Closed silvanshade closed 5 months ago
Regarding adding the vaes feature to the Cargo.toml, rather than using cpufeatures, I couldn't figure out a way to structure the addition of this functionality cleanly otherwise.
@silvanshade I'd definitely recommend trying to get cpufeatures
working. The latest v0.2.12 release just added support for detecting VAES.
Structurally it'd look pretty much like what you have, but you'd have both the ni
and vaes
modules linked on x86-ish targets.
You'd need to add detection for VAES, and a branch to use it if available.
If that's not something you're particularly interested in, we can work with this and @newpavlov or myself can complete it.
Either way, thanks!
@silvanshade I'd definitely recommend trying to get
cpufeatures
working. The latest v0.2.12 release just added support for detecting VAES.
Yeah, I had created the PR that added that, since I was originally going to try and use cpufeatures
for this.
You'd need to add detection for VAES, and a branch to use it if available.

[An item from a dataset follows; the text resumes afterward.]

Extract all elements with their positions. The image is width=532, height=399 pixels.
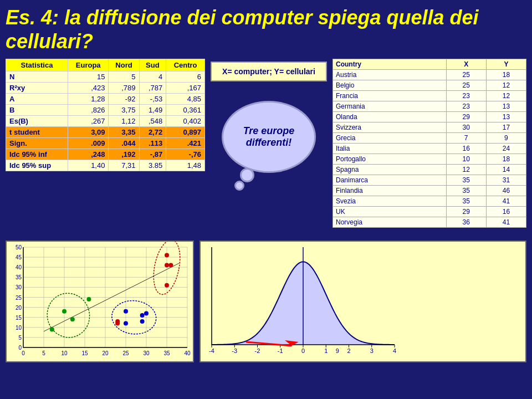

I can create a branch like this. That's not the main difficulty, as I understand it.
Rather, the VAES
features aren't usable without also enabling stdsimd
and avx512_target_feature
, which I added to the top of lib.rs
.
I could change it to where there is a --cfg vaes
rather than the cargo feature, so it works more like the aes_armv8
or something, but there still needs to be something to conditionally enable those features, otherwise aes
won't even be able to compile on stable
anymore.
I think maybe the only way to add support for this without some sort of feature gating would be to locally define stable versions of the VAES
intrinsics like what was done for the ARM backend.
What do you think?
I think maybe the only way to add support for this without some sort of feature gating would be to locally define stable versions of the VAES intrinsics like what was done for the ARM backend.
That sounds great!
I think maybe the only way to add support for this without some sort of feature gating would be to locally define stable versions of the VAES intrinsics like what was done for the ARM backend.
That sounds great!
So it is possible to write local versions of these intrinsics, e.g.,
#[inline]
#[target_feature(enable = "avx512f")]
pub(super) unsafe fn pf_mm512_aesdec_epi128(data: __m512i, round_key: __m512i) -> __m512i {
let result: __m512i;
asm!(
"vaesdec {result}, {data}, {round_key}",
data = in(zmm_reg) data,
round_key = in(zmm_reg) round_key,
result = out(zmm_reg) result,
options(pure, nomem, nostack, preserves_flags)
);
result
}
But what I didn't realize is that it's still necessary to have the #[target_feature(enable = "avx512f")]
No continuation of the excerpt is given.